I rarely offer advice regarding employment.  I tend to stay in unpleasant employment situations long after the headiness of wielding power, bossing minions and firing incompetents has evaporated.  Oh wait, that’s Donald Trump, not me.  I eat pizza with my hands.

So here I am at the crossroads.  The advice-giving me is telling the hardworking-me that I need to quit my job like, yesterday, even in this economy.  (A quick aside: go ahead, ask me the words that I hope to never, ever, hear again for as long as I live?  “In this economy.”  Why?  Because there is always an economy and that economy will always favor the wealthy, trample the middle class and disregard the poor and that, my friend, will never change.  So enough with “in this economy.”  Besides, I need to quit “in this moment.”)  Wow, that quick aside should probably be a separate paragraph.

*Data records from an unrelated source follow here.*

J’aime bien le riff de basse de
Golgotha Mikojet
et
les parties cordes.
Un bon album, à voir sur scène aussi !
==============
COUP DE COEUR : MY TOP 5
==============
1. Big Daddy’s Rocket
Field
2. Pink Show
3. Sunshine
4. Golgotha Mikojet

So, when you stop fantasizing about being involved in a minor automobile accident, like bumping a parked car, for example- no ambulance, no injury- just a little vehicular incident that takes some time to apologize and check over the damage which results in your having to miss this month’s meeting- when you no longer imagine this scenario, but rather, find yourself slowly driving along Main Street looking for a dented car that is precariously parked, it’s time to quit.

When you begin to wish that the stranger at the gas pump next to you would pass out so that you and only you must stay with that person until help arrives and end up missing next month’s meeting too, give notice.

When you pray that your child gets a slight fever, husband gets a flat tire, friend’s husband gets caught cheating; when you check the weather channel thinking “tornado.  C’mon, baby.  Mommy needs a little tornado.  Or “power outage.  Help me out, NYSEG.  Can I get a glitch?”  Not long enough to melt the Starbucks ice cream in the freezer, mind you, but enough so that the meeting is canceled.

When you find yourself contemplating the loss of full fat/high price frozen confections, just walk away Renee.

Whatever you do, don’t drive.

P.S.  Melted Starbucks ice cream is okay- it’s like an extra creamy cappuccino.  (That I can no longer afford because I quit my job.)